The case is Packingham v. North Carolina, decided on June 19. The defendant was convicted of having relations with a 13 year old when he was 21. Later on, he posted an unrelated message on Facebook about his positive experience in traffic court. That Facebook message broke the law because children use Facebook. Writing for the majority, Justice Kennedy as usual employs sweeping language about constitutional freedoms (if you want proof of this, Google "sweet mystery of life" and "Justice Kennedy"). Here, the Court notes how the First Amendment protects speech in the public forum:
A fundamental principle of the First Amendment is that all persons have access to places where they can speak and listen, and then, after reflection, speak and listen once more. The Court has sought to protect the right to speak in this spatial context. A basic rule, for example, is that a street or a park is a quintessential forum for the exercise of First Amendment rights. Even in the modern era, these places are still essential venues for public gatherings to celebrate some views, to protest others, or simply to learn and inquire.
The public forum cases were decided long before anyone had ever thought of the Internet and social media. But social media today is sort of like the Town Square of the olden days, except that on social media no one speaks to each other face to face. Justice Kennedy is trying to bring the Court into the modern age, writing, "While in the past there may have been difficulty in identifying the most important places (in a spatial sense) for the exchange of views, today the answer is clear. It is cyberspace—the 'vast democratic forums of the Internet' in general, and social media in particular. Seven in ten American adults use at least one Internet social networking service. One of the most popular of these sites is Facebook, the site used by petitioner leading to his conviction in this case. ...
Social media offers 'relatively unlimited, low-cost capacity for communication of all kinds.' ... '[S]ocial media users employ these websites to engage in a wide array of protected First Amendment activity on topics 'as diverse as human thought.'”
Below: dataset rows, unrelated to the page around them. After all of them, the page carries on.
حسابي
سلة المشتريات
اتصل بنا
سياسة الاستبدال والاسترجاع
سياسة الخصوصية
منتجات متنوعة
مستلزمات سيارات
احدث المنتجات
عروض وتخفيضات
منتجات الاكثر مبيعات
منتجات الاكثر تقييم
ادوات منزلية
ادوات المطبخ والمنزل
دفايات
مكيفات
Continuing with the sweeping language, Justice Kennedy writes:
The nature of a revolution in thought can be that, in its early stages, even its participants may be unaware of it. And when awareness comes, they still may be unable to know or foresee where its changes lead. So too here. While we now may be coming to the realization that the Cyber Age is a revolution of historic proportions, we cannot appreciate yet its full dimensions and vast potential to alter how we think, express ourselves, and define who we want to be. The forces and directions of the Internet are so new, so protean, and so far reaching that courts must be conscious that what they say today might be obsolete tomorrow.This case is one of the first this Court has taken to address the relationship between the First Amendment and the modern Internet. As a result, the Court must exercise extreme caution before suggesting that the First Amendment provides scant protection for access to vast networks in that medium.
The Court recognizes the dangers associated with sexual abuse of minors. The Court notes that danger in this ruling. But that does not outweigh the First Amendment violation posed by this law. The Court notes that "the statute here enacts a prohibition unprecedented in the scope of First Amendment speech it burdens. Social media allows users to gain access to information and communicate with one another about it on any subject that might come to mind. By prohibiting sex offenders from using those websites, North Carolina with one broad stroke bars access to what for many are the principal sources for knowing current events, checking ads for employment, speaking and listening in the modern public square, and otherwise exploring the vast realms of human thought and knowledge. These websites can provide perhaps the most powerful mechanisms available to a private citizen to make his or her voice heard. They allow a person with an Internet connection to “become a town crier with a voice that resonates farther than it could from any soapbox.”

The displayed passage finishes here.